» Try it
Every line below that carries the word "автомобиля" needs to be copied.

(Extracted page text data)
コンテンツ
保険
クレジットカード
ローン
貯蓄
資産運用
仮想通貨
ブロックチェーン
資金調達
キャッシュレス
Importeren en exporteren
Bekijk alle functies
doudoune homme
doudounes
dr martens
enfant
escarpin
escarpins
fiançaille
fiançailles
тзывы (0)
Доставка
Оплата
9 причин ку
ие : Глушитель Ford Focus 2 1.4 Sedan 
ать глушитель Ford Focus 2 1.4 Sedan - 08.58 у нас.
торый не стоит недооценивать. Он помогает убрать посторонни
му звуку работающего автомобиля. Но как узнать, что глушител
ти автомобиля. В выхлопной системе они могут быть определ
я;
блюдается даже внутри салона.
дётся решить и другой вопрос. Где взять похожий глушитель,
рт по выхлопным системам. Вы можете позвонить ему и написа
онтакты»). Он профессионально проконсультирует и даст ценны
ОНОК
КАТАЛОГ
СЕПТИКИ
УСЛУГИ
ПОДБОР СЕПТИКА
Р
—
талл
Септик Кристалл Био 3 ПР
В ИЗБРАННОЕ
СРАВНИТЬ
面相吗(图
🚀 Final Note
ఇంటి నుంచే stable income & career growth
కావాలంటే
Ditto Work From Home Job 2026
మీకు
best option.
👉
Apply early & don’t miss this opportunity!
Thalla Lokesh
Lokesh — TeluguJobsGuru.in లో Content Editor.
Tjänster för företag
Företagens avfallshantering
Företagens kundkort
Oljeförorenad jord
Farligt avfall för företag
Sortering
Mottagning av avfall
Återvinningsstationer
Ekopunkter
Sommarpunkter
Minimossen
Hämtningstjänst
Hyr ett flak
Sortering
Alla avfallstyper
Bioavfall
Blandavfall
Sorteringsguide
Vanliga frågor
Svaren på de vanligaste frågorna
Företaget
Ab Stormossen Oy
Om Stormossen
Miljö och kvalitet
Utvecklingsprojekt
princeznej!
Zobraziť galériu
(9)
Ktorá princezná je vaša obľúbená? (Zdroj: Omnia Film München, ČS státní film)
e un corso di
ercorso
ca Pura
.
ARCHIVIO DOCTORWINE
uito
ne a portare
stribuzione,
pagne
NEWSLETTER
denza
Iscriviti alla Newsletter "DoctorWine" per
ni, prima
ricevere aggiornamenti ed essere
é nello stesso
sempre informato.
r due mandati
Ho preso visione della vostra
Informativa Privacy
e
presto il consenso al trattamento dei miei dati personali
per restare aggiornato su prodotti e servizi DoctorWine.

» Final answer
му звуку работающего автомобиля. Но как узнать, что глушител
ти автомобиля. В выхлопной системе они могут быть определ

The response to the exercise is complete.